Dany "lost" herself, forgetting who she was, trying to force a peace in Meereen, being a person she was not. She begins to realize when still in Meereen..

He is fire made flesh, she thought, and so am I.

But the full realisation of who she is comes later.

Part of an essay which describes it well, I think. (I might not agree with all the essays on that site say, but Dany's realisation on who she is, yeah, I mostly agree with that).

Reborn in the Dothraki Sea (outtake from Dany essay from the Meereenese Blot)

Removed from the city, and left alone with her thoughts, her visions, and her dragon in the Dothraki Sea, Dany’s psychological transformation completes. She spends the first few pages trying to walk back to Meereen, telling herself she has to, that it’s her duty, for her people:

Her home was back in Meereen, with her husband and her lover. That was where she belonged, surely…

…On Drogon’s back she felt whole. Up in the sky the woes of this world could not touch her. How could she abandon that? It was time, though. A girl might spend her life at play, but she was a woman grown, a queen, a wife, a mother to thousands. Her children had need of her. (DANY X)

It’s important that, though the reader knows Meereen is now falling apart, Dany has no idea. As far as she knows, everything is still peaceful there:

By now the Yunkai’i will be marching home. That was why she had done all that she had done. For peace. (DANY X)

However, Drogon is keeping her away. He is again behaving symbolically, representing her dragon side keeping her away from the peace, until she is ready for war:

She would sooner have returned to Meereen on dragon’s wings, to be sure. But that was a desire Drogon did not seem to share. (DANY X)

Soon the visions start. All of the visions have the same purpose — to criticize what she did in Meereen, and tell her to be a dragon. First is Quaithe:

“Remember who you are, Daenerys,” the stars whispered in a woman’s voice. “The dragons know. Do you?” (DANY X)

Then Dany eats some bad berries and sees Viserys — surely a great role model for how to responsibly use a dragon — making the same point — that she has forgotten who she is, and what her words mean.

“Why did they give the dragon’s eggs to you? They should have been mine. If I’d had a dragon, I would have taught the world the meaning of our words.” (DANY X)

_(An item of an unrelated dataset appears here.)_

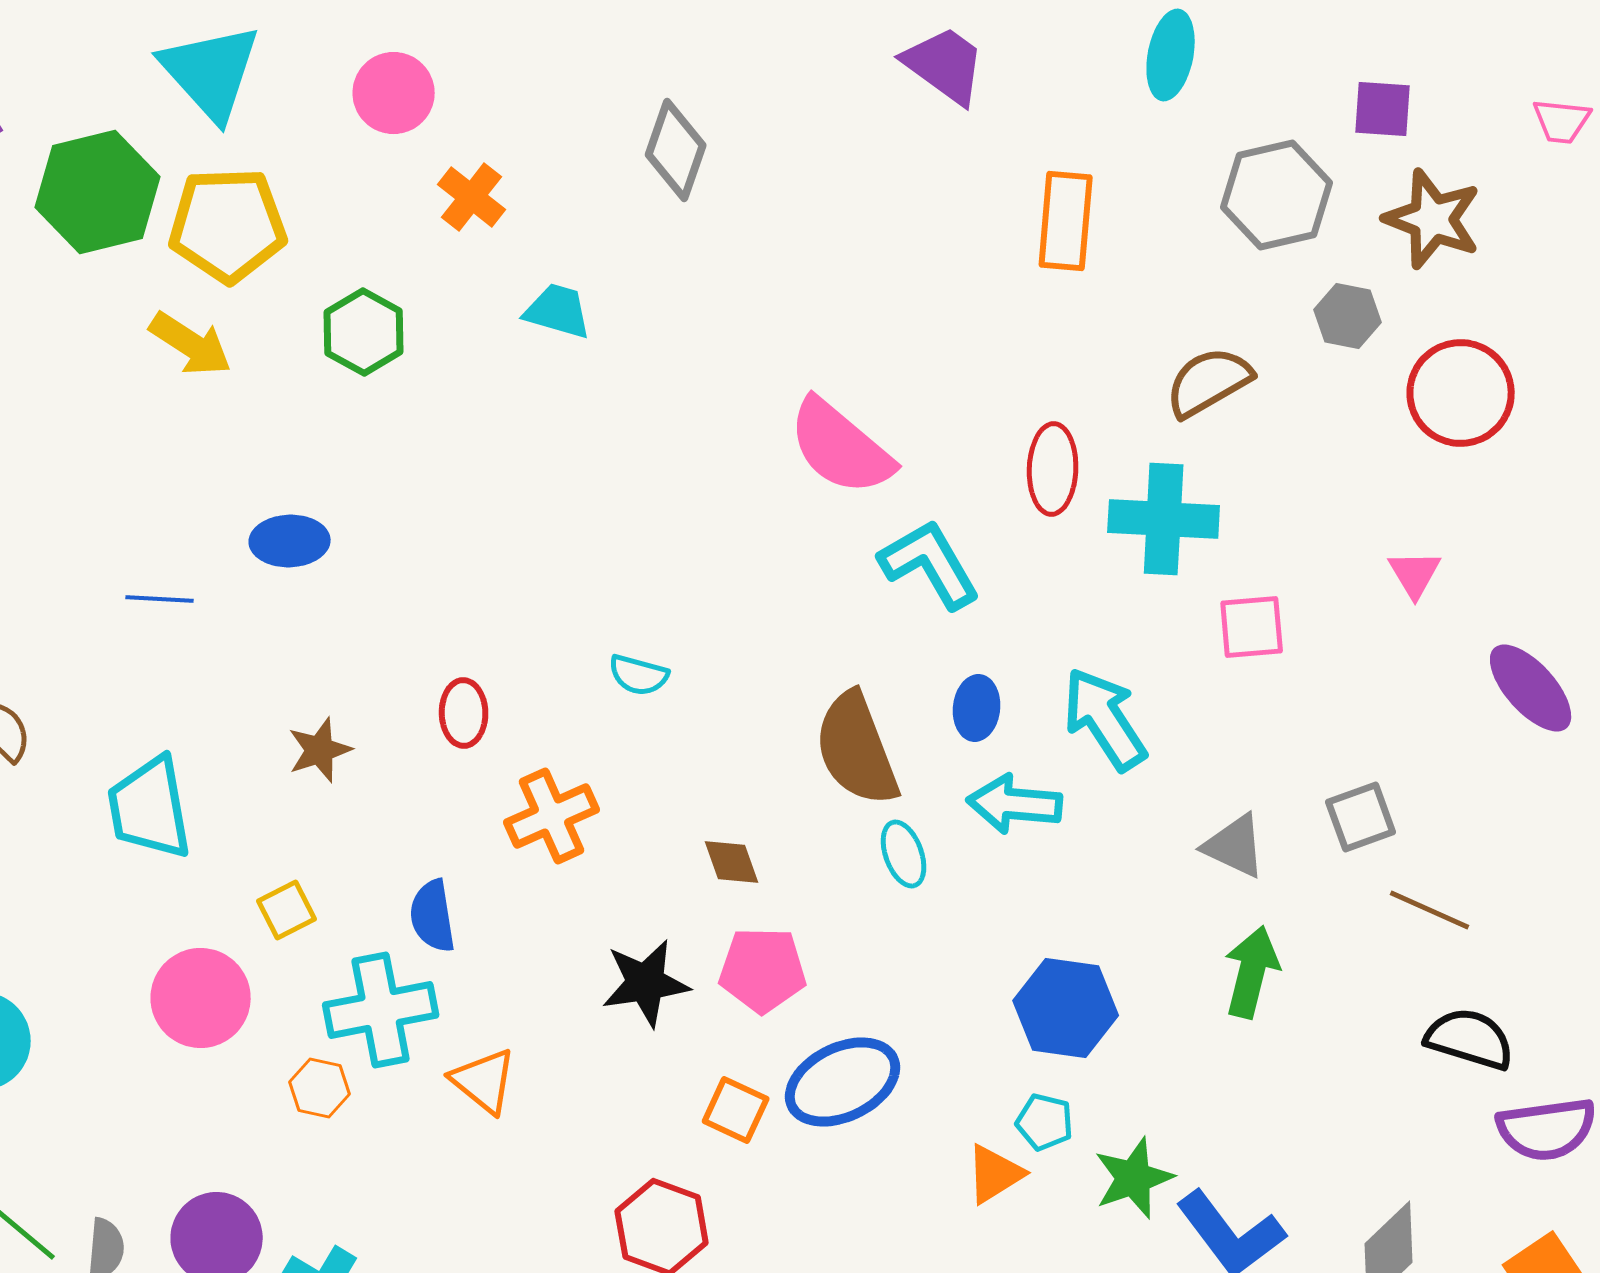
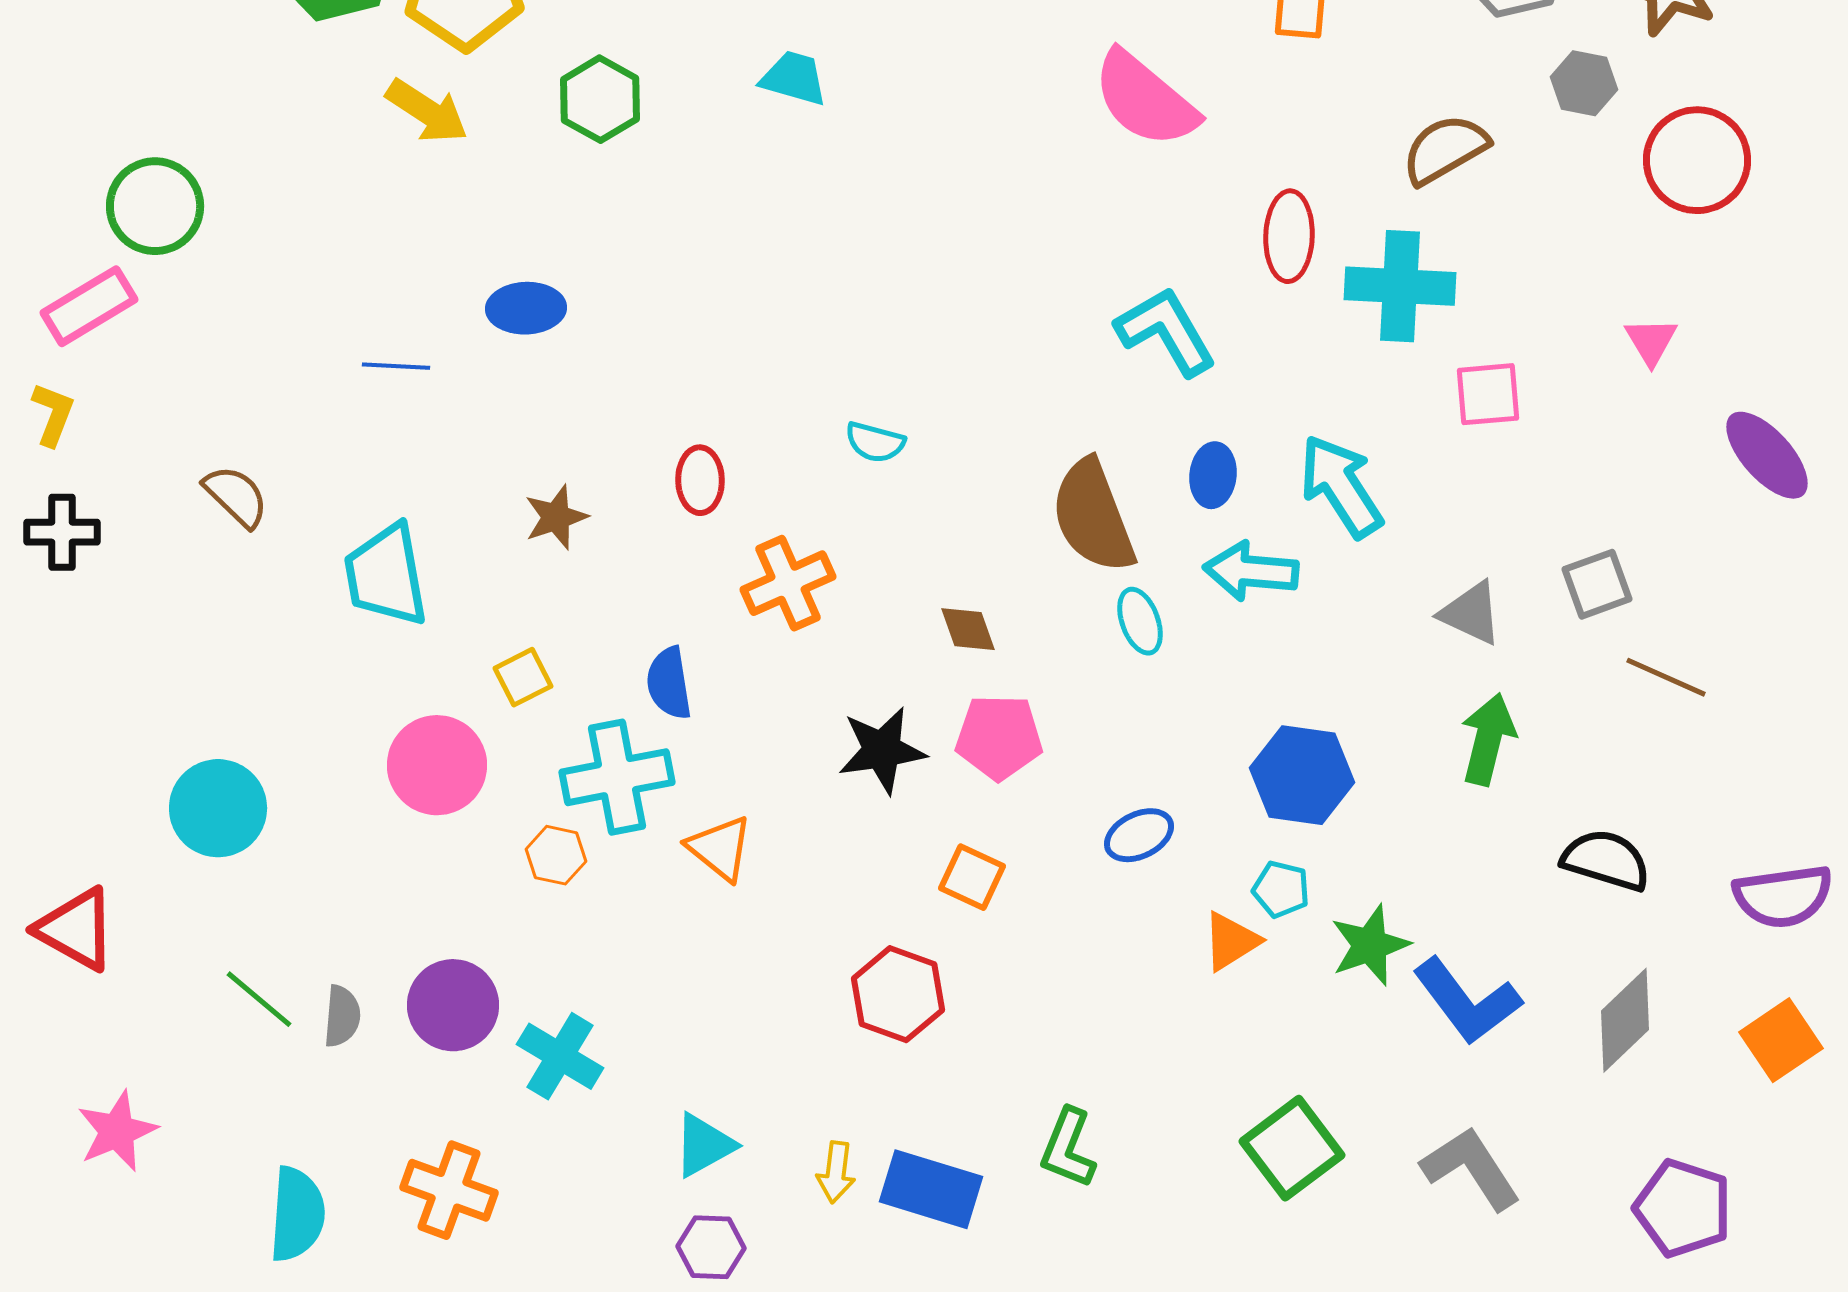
pink semicircle: (841, 447) -> (1145, 99), moved
black semicircle: (1470, 1039) -> (1606, 860), moved
blue ellipse: (843, 1082) -> (1139, 835), moved, size x0.6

Now, the following exchange is crucial:

“I am the blood of the dragon,” she told the grass, aloud.

Once, the grass whispered back, until you chained your dragons in the dark.

“Drogon killed a little girl. Her name was … her name …” Dany could not recall the child’s name. That made her so sad that she would have cried if all her tears had not been burned away. “I will never have a little girl. I was the Mother of Dragons.”

Aye, the grass said, but you turned against your children. (DANY X)

This is a turning point for Dany. The book started with Dany finding out her dragon had killed the little girl Hazzea. The girl’s name haunted her throughout the book, so it’s immensely significant that her name has been forgotten now — in favor of the dragons. Dany’s vision seems to be saying that innocent little Meereenese girls aren’t your real children — the dragons are. The clear suggestion being that Dany needs to abandon or seriously reduce her concern for innocent life, in favor of using her own dragonpower to do what she wants.

Which leads us to the long sequence where Dany has her final realizations, concluding her arc in the book:

The stream will take me to the river, and the river will take me home.

Except it wouldn’t, not truly.

Meereen was not her home, and never would be. It was a city of strange men with strange gods and stranger hair, of slavers wrapped in fringed tokars, where grace was earned through whoring, butchery was art, and dog was a delicacy. Meereen would always be the Harpy’s city, and Daenerys could not be a harpy.

Never, said the grass, in the gruff tones of Jorah Mormont. You were warned, Your Grace. Let this city be, I said. Your war is in Westeros, I told you. (DANY IX)

Here again, what finally pushes Dany to the breaking point is her distaste for Meereenese culture — not injustice per se. Simply leaving and going to Westeros — an option she had earlier rejected as immoral and awful — is now presented as the answer to her problems.

“I am alone and lost.”

Lost, because you lingered, in a place that you were never meant to be, murmured Ser Jorah…

I gave you good counsel. Save your spears and swords for the Seven Kingdoms, I told you. Leave Meereen to the Meereenese and go west, I said. You would not listen.

“I had to take Meereen or see my children starve along the march.” Dany could still see the trail of corpses she had left behind her crossing the Red Waste. It was not a sight she wished to see again. “I had to take Meereen to feed my people.”

You took Meereen, he told her, yet still you lingered. “To be a queen.”

You are a queen, her bear said. In Westeros.

“It is such a long way,” she complained. “I was tired, Jorah. I was weary of war.I wanted to rest, to laugh, to plant trees and see them grow. I am only a young girl.” (DANY X)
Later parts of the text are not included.